Raw sequencing data are available on the NCBI Sequence Read Archive under BioProject accession number PRJNA646828.

3. Results

3.1. Alpha Diversity and Library Statistics

Through Illumina MiSeq sequencing, we obtained 207,650 quality-filtered 16S rRNA gene reads with an average of 2186 reads per sample (N = 92 samples, 3 reagent control blanks) which clustered into 4762 unique ASVs. Through rarefaction analyses (Figure S1), we determined that we captured adequate diversity coverage through a sequencing depth of 799 reads per sample. This rarefaction depth resulted in the loss of 7 samples (N = 85). We analyzed the alpha diversity (as measured through the Shannon diversity index) of our samples through Kruskal–Wallis testing, and did not find any significant effect of bee species (H = 1.76, p = 0.18) or sampling site overall (H = 1.42, p = 0.70) or pairwise between sites (padj > 0.05 for each, Table S2) on ASV diversity (Figure 1).

3.2. Taxonomic Description of the Data

We analyzed the bacterial composition of our samples and found that the ten most proportionally abundant families in our samples regardless of site were as follows: Enterobacteriaceae (13.6%), Cytophagaceae (6.5%), Sphingomonadaceae (6.0%), Oxalobacteraceae (4.7%), Chitinophagaceae (4.4%), Comamonadaceae (3.6%), Moraxellaceae (2.2%), Nocardioidaceae (2.0%), Microbacteriaceae (1.9%), and Sphingobacteriaceae (1.8%) (Figure 2). We also establish that ASVs belonging to the genera Pantoea (8.4%), Sphingomonas (5.6%), and Hymenobacter (4.1%) were the most proportionally abundant and plotted “heat trees” of the microbial community of our samples to show all taxonomic ranks present in both bee species (Figure 3).
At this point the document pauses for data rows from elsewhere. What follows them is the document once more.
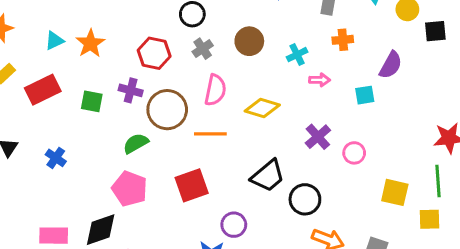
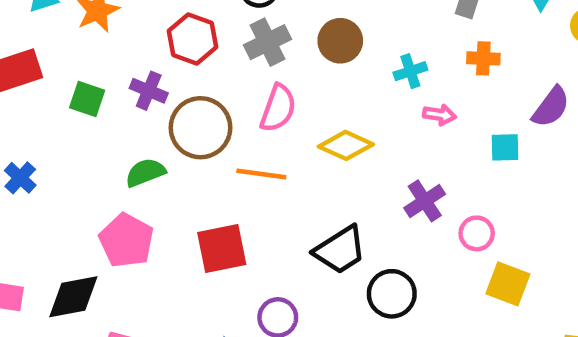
gray cross: (203, 49) -> (267, 42), size x1.4
yellow square: (395, 192) -> (508, 284), moved

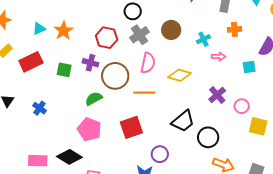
black diamond: (73, 297) -> (69, 157), turned 50

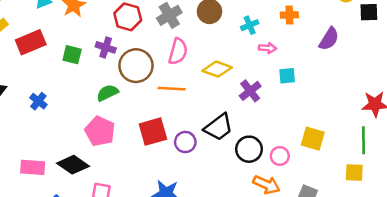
cyan square: (249, 67) -> (287, 76), moved
purple cross: (217, 95) -> (250, 91), moved
pink circle: (242, 106) -> (280, 156), moved
purple circle: (160, 154) -> (185, 142), moved

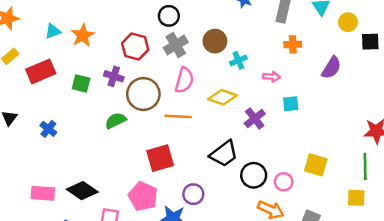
cyan cross: (250, 25) -> (238, 60), moved
pink pentagon: (100, 131) -> (143, 196), moved
purple circle: (185, 142) -> (193, 194), moved

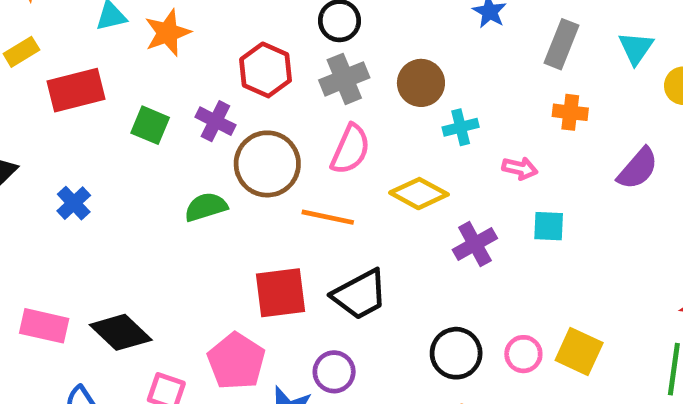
black trapezoid: (224, 154) -> (360, 295), moved
pink circle: (284, 182) -> (523, 354), moved

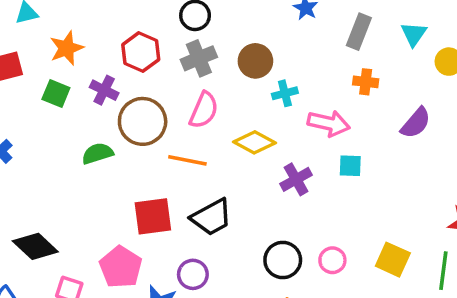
orange star: (168, 33) -> (67, 48), moved
pink arrow: (520, 168) -> (329, 123), size x1.6
yellow square: (579, 351) -> (393, 260), moved

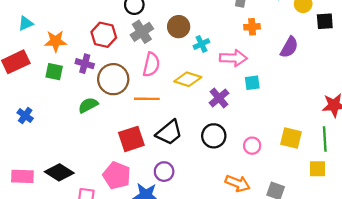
orange star: (67, 48) -> (56, 41), turned 30
black circle: (283, 260) -> (214, 136), moved

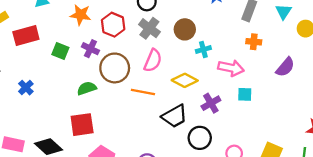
gray cross: (142, 32) -> (149, 28), turned -30
orange star: (56, 41) -> (81, 15), moved
black trapezoid: (169, 133) -> (175, 116), moved
red square: (131, 139) -> (82, 125), moved

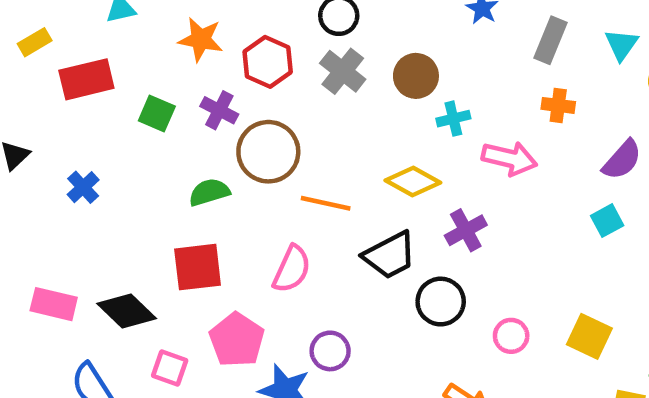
pink semicircle: (153, 61) -> (292, 269), moved
cyan square: (245, 94) -> (607, 221), moved, turned -32

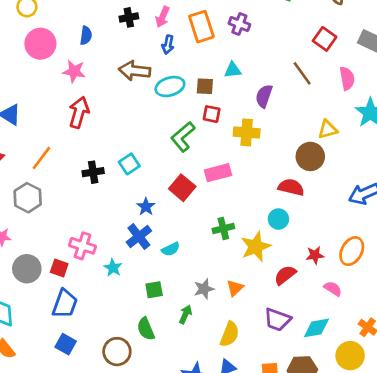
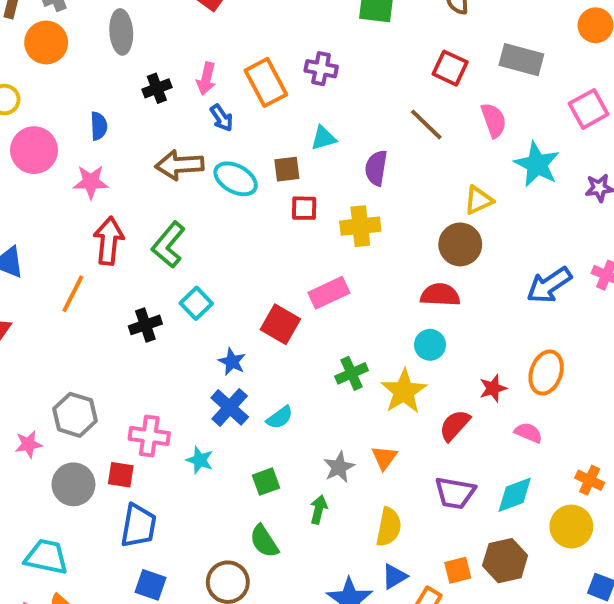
blue arrow: (168, 45) -> (222, 118), turned -36
cyan ellipse: (170, 87) -> (236, 179), turned 56
green L-shape: (183, 137) -> (168, 245), moved
orange line: (41, 158) -> (73, 294), moved
gray hexagon: (28, 198) -> (75, 415), moved

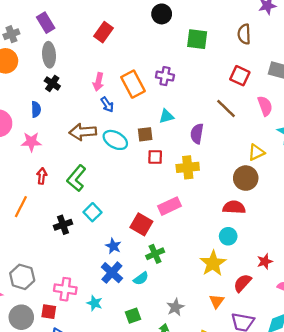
black cross: (157, 88) -> (52, 83), moved, turned -35
red arrow: (109, 241) -> (42, 176), size x0.6
green cross: (352, 373) -> (155, 254), moved
orange triangle: (384, 458) -> (217, 301), moved

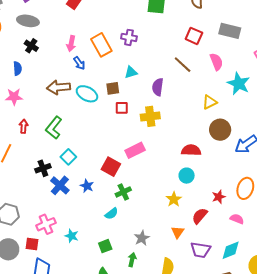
gray ellipse: (49, 55) -> (28, 21), turned -75
brown circle: (246, 178) -> (220, 130), moved
yellow star: (213, 263) -> (174, 199), size x0.7
blue cross: (112, 273) -> (60, 185), moved
pink cross: (65, 289) -> (46, 224), turned -30

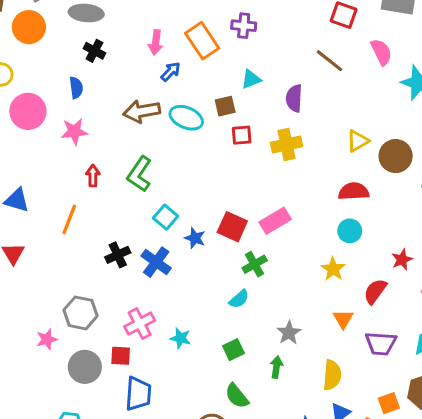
blue arrow: (79, 63) -> (171, 72), turned -96
yellow triangle: (210, 102) -> (358, 141), moved
pink rectangle: (135, 150) -> (275, 221), moved
black cross: (43, 168) -> (118, 255), moved
blue star: (87, 186) -> (195, 238), moved

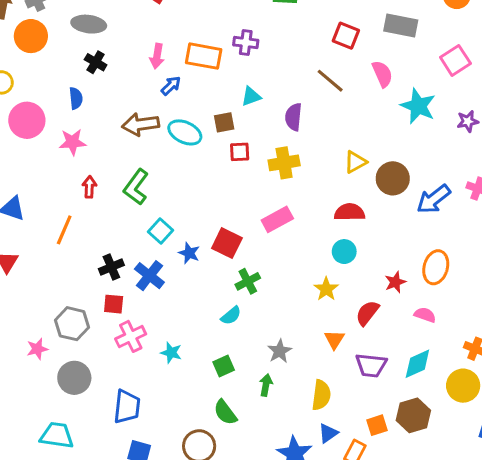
orange rectangle: (202, 41) -> (204, 56), turned -48
pink rectangle: (275, 221) -> (277, 219), moved
red square: (121, 356) -> (114, 304), moved

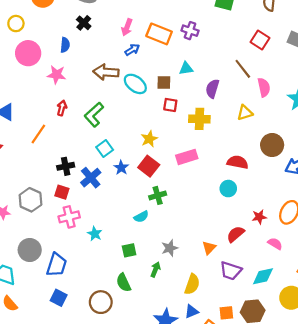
pink semicircle: (382, 74) -> (264, 87), moved
yellow triangle: (355, 162) -> (245, 113), moved
yellow star: (326, 289) -> (149, 139), moved
gray circle: (74, 378) -> (30, 250), moved

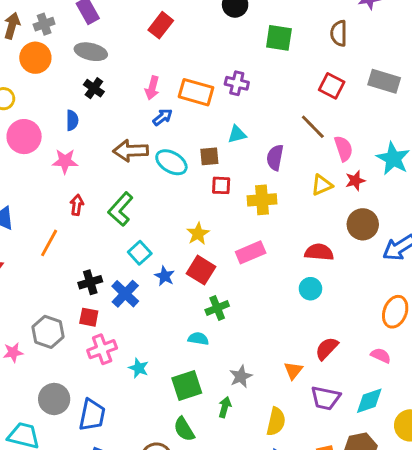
cyan semicircle: (141, 217) -> (198, 339), turned -136
red star: (259, 217) -> (355, 181), moved
green square: (129, 250) -> (187, 385), size x1.5

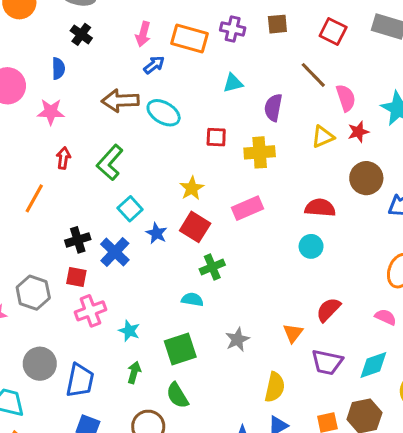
brown square: (209, 156) -> (277, 24), moved
green arrow: (225, 407) -> (134, 372), moved

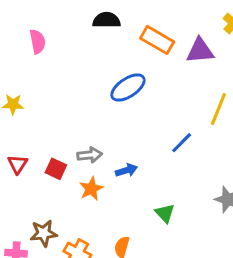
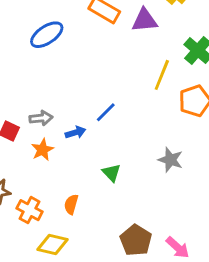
blue ellipse: (128, 88) -> (47, 35), moved
blue line: (182, 143) -> (106, 112), moved

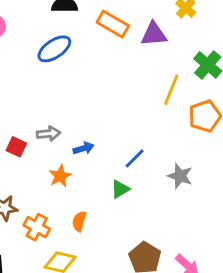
blue line: (106, 112) -> (135, 158), moved
orange star: (42, 150) -> (60, 176), moved
green triangle: (111, 173) -> (120, 189), turned 42

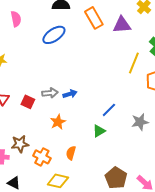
orange rectangle: (113, 24) -> (94, 18), turned 30
blue arrow: (84, 148) -> (70, 94), moved
gray star: (180, 176) -> (140, 122), turned -30

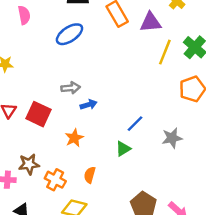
yellow line: (134, 63) -> (165, 52), moved
gray arrow: (50, 93) -> (71, 88), moved
red square: (28, 102) -> (38, 114), size x1.5

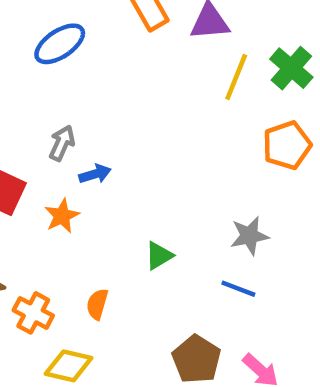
gray arrow: (71, 88) -> (62, 143), turned -60
blue line: (135, 124) -> (238, 289), moved, turned 66
orange star: (74, 138) -> (62, 216), moved

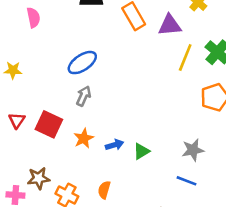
blue ellipse: (60, 44) -> (82, 63), moved
blue arrow: (95, 174) -> (114, 145), moved
green triangle: (159, 256) -> (141, 151), moved

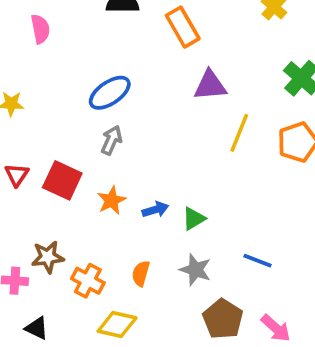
purple triangle: (170, 25) -> (210, 85), moved
yellow line: (185, 57) -> (239, 133), moved
gray star: (193, 150) -> (195, 270), moved, turned 30

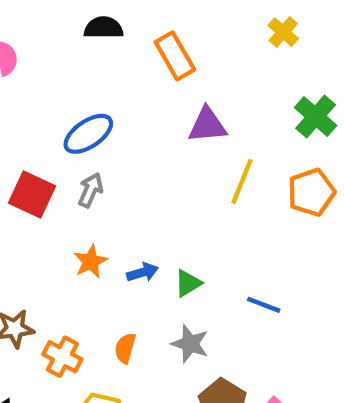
red square: (62, 180) -> (32, 194), moved
blue line: (258, 261) -> (264, 305), moved

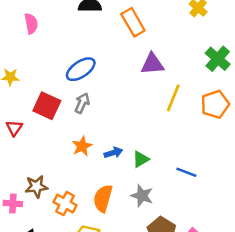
orange semicircle: (125, 348) -> (103, 198), size x1.5

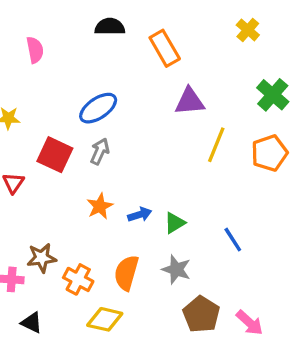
blue line: (186, 172) -> (233, 240), turned 36

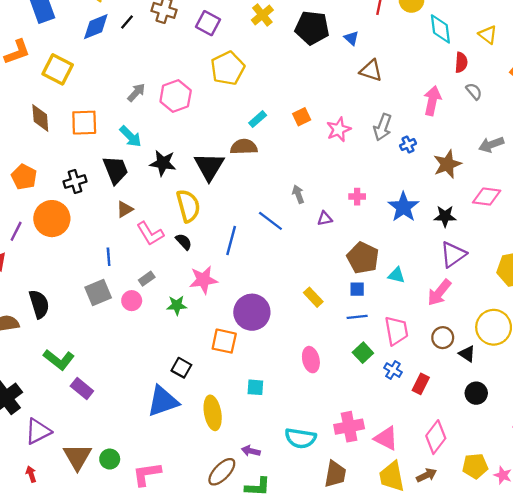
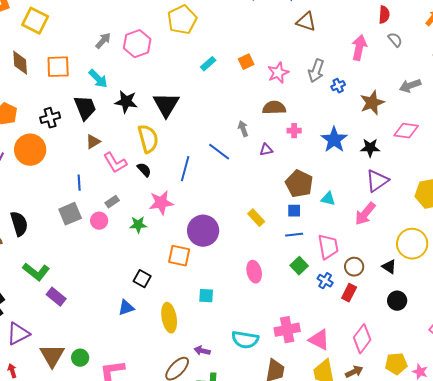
brown semicircle: (244, 147) -> (274, 108), moved
brown circle: (443, 338) -> (354, 267), moved
blue triangle: (163, 401) -> (126, 308), size x0.6

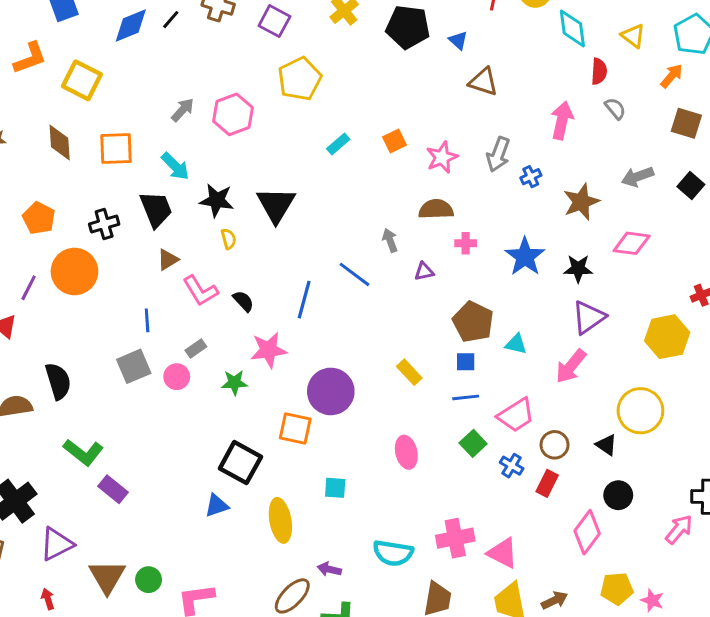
yellow semicircle: (148, 139) -> (229, 239), moved, size x0.5
pink trapezoid: (328, 247) -> (516, 415), turned 68
black square: (142, 279) -> (240, 463), size x1.6
pink diamond: (362, 339) -> (587, 532), moved

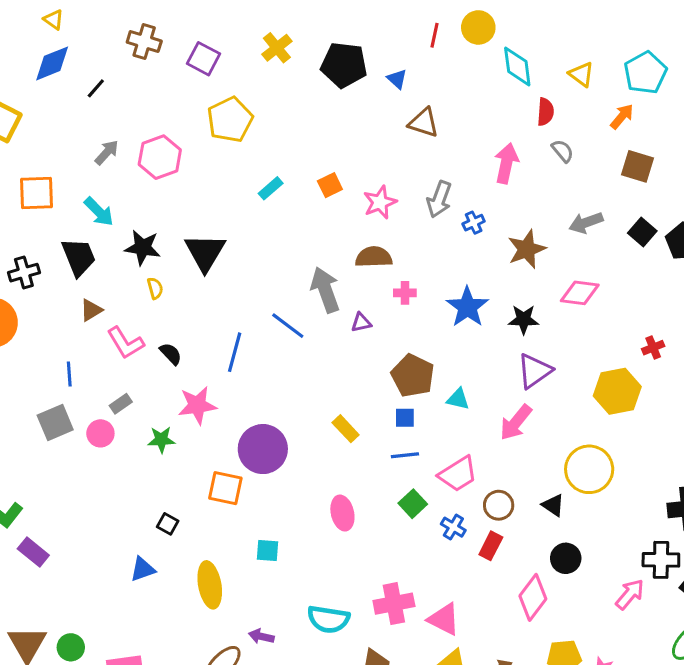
black line: (171, 20) -> (96, 88), moved
gray arrow: (390, 240) -> (325, 290), size x1.8
black square: (240, 463) -> (168, 524), size x0.5

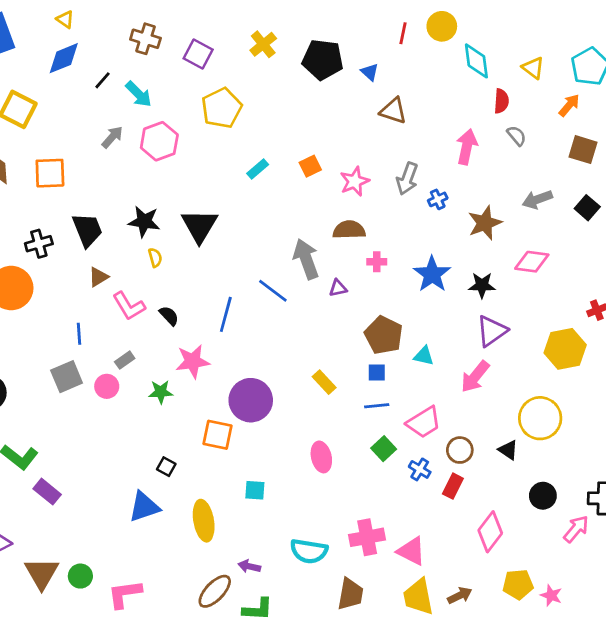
cyan arrow: (99, 212) -> (139, 94), moved
black circle: (566, 558) -> (543, 496), moved
blue triangle: (143, 569) -> (144, 507), size x1.4

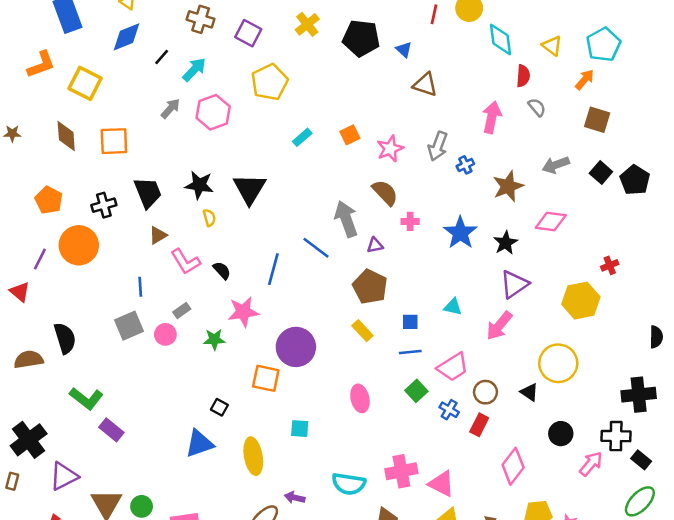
cyan arrow: (139, 94) -> (194, 70), turned -92
brown semicircle: (349, 230) -> (385, 193), turned 48
black star: (482, 285) -> (506, 243), turned -30
brown pentagon: (384, 335) -> (370, 287), moved

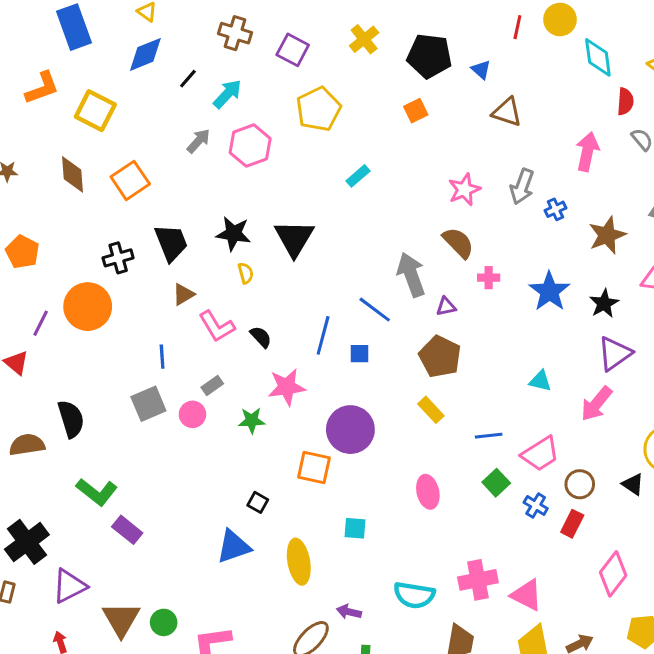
orange square: (350, 135) -> (416, 111), moved
orange square: (114, 141) -> (130, 180), turned -32
orange pentagon: (49, 200) -> (22, 252), moved
blue square: (410, 322) -> (360, 354), moved

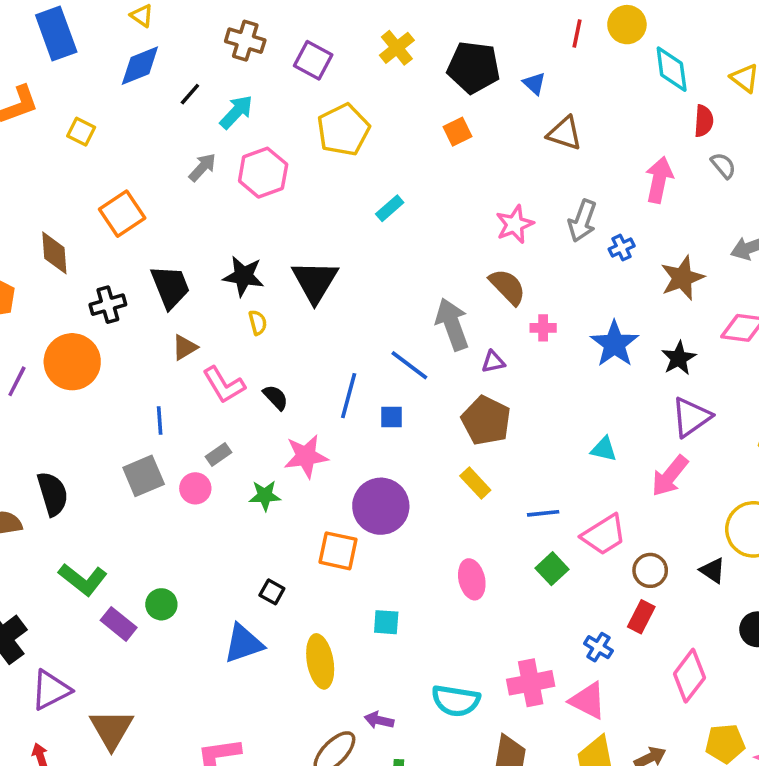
yellow square: (95, 111) -> (81, 132), size x0.6
brown diamond: (72, 174) -> (54, 253), moved
blue cross: (536, 505) -> (598, 647), moved
green circle: (164, 622) -> (161, 604), moved

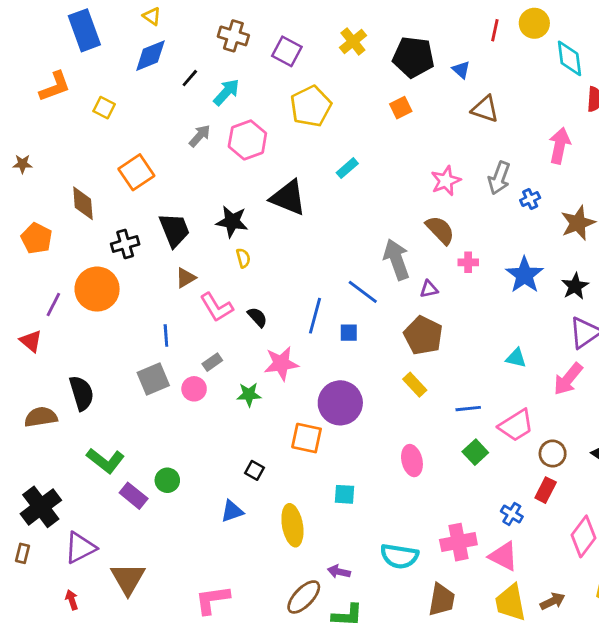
black triangle: (315, 281) -> (288, 198), moved, turned -39
blue triangle: (243, 644) -> (232, 511), size x0.7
3.3. Shared and Unique Amplicon Sequence Variants by Bee Species and Site

As our samples contained a wide diversity of bacterial taxa, we wanted to determine the impact of sampling site on the presence or absence of individual ASVs. As ASVs in very low abundance are likely not biologically relevant and may represent sequencing and/or classification errors, we compared the presence/absence of ASVs at greater than 0.01% overall abundance only. Of the 2669 unique bacterial ASVs, only 18 (0.67% of ASVs) were present in all four sites, and 2141 were unique to individual sites (80.2% of ASVs, Figure 4). Notably, the 18 “cosmopolitan” ASVs corresponded to four ASVs of Acinetobacter, three ASVs of Hymenobacter, two ASVs of Lautropia, and one ASV of Chryseolinea, Flavitalea, Illumatobacter, Marmoricola, Massilia, Methylobacterium, Pantoea, Ralstonia, and Sphingomonas. We analyzed our data in a similar fashion specifically looking at host bee species and found that ASVs were mostly unique to each species, with O. lignaria having 1204 ASVs (45.1%) solely, O. ribifloris having 1070 ASVs (40.1%) solely, and both species sharing 395 ASVs (14.8%; Figure 4), and we report the ASVs corresponding to each bee species broken down by site in supplemental Figure S2. We also note that no ASVs were present in greater than 50% of samples within each species, so there are likely no taxa “core” to the microbiome of O. lignaria or O. ribifloris pollen provisions.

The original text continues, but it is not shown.